Start of Block

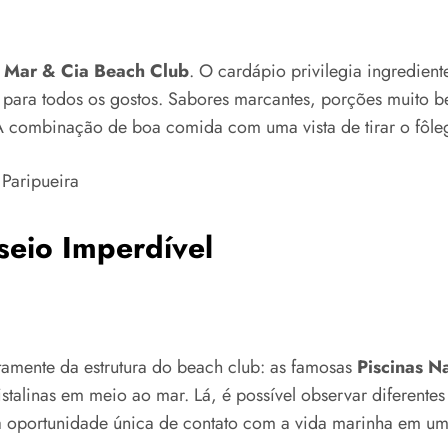
o
Mar & Cia Beach Club
. O cardápio privilegia ingredient
s para todos os gostos. Sabores marcantes, porções muito 
A combinação de boa comida com uma vista de tirar o fôleg
seio Imperdível
tamente da estrutura do beach club: as famosas
Piscinas N
istalinas em meio ao mar. Lá, é possível observar diferen
ma oportunidade única de contato com a vida marinha em um 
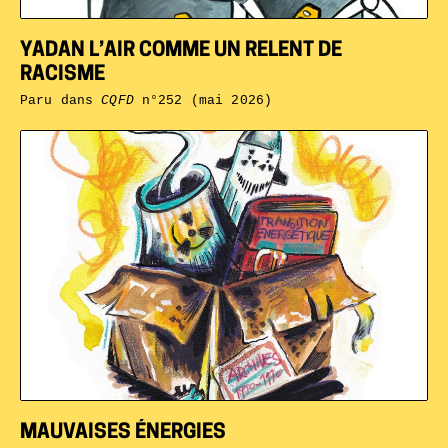
YADAN L’AIR COMME UN RELENT DE
RACISME
Paru dans
CQFD
n°252 (mai 2026)
MAUVAISES ÉNERGIES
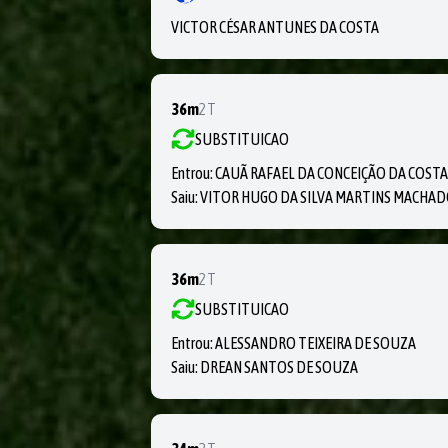
VICTOR CÉSAR ANTUNES DA COSTA
36m
2T
SUBSTITUICAO
Entrou:
CAUÃ RAFAEL DA CONCEIÇÃO DA COST
Saiu:
VITOR HUGO DA SILVA MARTINS MACHA
36m
2T
SUBSTITUICAO
Entrou:
ALESSANDRO TEIXEIRA DE SOUZA
Saiu:
DREAN SANTOS DE SOUZA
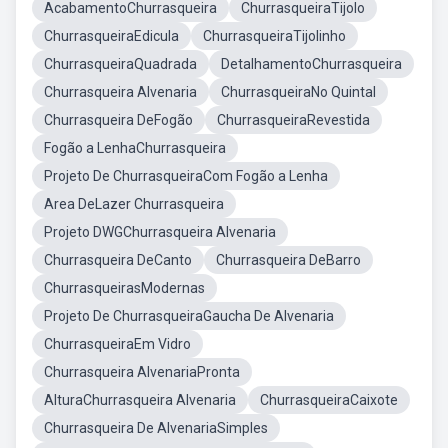
AcabamentoChurrasqueira
ChurrasqueiraTijolo
ChurrasqueiraEdicula
ChurrasqueiraTijolinho
ChurrasqueiraQuadrada
DetalhamentoChurrasqueira
Churrasqueira Alvenaria
ChurrasqueiraNo Quintal
Churrasqueira DeFogão
ChurrasqueiraRevestida
Fogão a LenhaChurrasqueira
Projeto De ChurrasqueiraCom Fogão a Lenha
Area DeLazer Churrasqueira
Projeto DWGChurrasqueira Alvenaria
Churrasqueira DeCanto
Churrasqueira DeBarro
ChurrasqueirasModernas
Projeto De ChurrasqueiraGaucha De Alvenaria
ChurrasqueiraEm Vidro
Churrasqueira AlvenariaPronta
AlturaChurrasqueira Alvenaria
ChurrasqueiraCaixote
Churrasqueira De AlvenariaSimples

End of Block

* [Assigned task] Repeat, without pictures, exactly the lines of the data above from the one containing "VICTOR CÉSAR ANTUNES DA COSTA" through the one containing "Churrasqueira DeBarro", including both and adding nothing.

* [The completed task]
VICTOR CÉSAR ANTUNES DA COSTA
36m
2T
SUBSTITUICAO
Entrou:
CAUÃ RAFAEL DA CONCEIÇÃO DA COST
Saiu:
VITOR HUGO DA SILVA MARTINS MACHA
36m
2T
SUBSTITUICAO
Entrou:
ALESSANDRO TEIXEIRA DE SOUZA
Saiu:
DREAN SANTOS DE SOUZA
AcabamentoChurrasqueira
ChurrasqueiraTijolo
ChurrasqueiraEdicula
ChurrasqueiraTijolinho
ChurrasqueiraQuadrada
DetalhamentoChurrasqueira
Churrasqueira Alvenaria
ChurrasqueiraNo Quintal
Churrasqueira DeFogão
ChurrasqueiraRevestida
Fogão a LenhaChurrasqueira
Projeto De ChurrasqueiraCom Fogão a Lenha
Area DeLazer Churrasqueira
Projeto DWGChurrasqueira Alvenaria
Churrasqueira DeCanto
Churrasqueira DeBarro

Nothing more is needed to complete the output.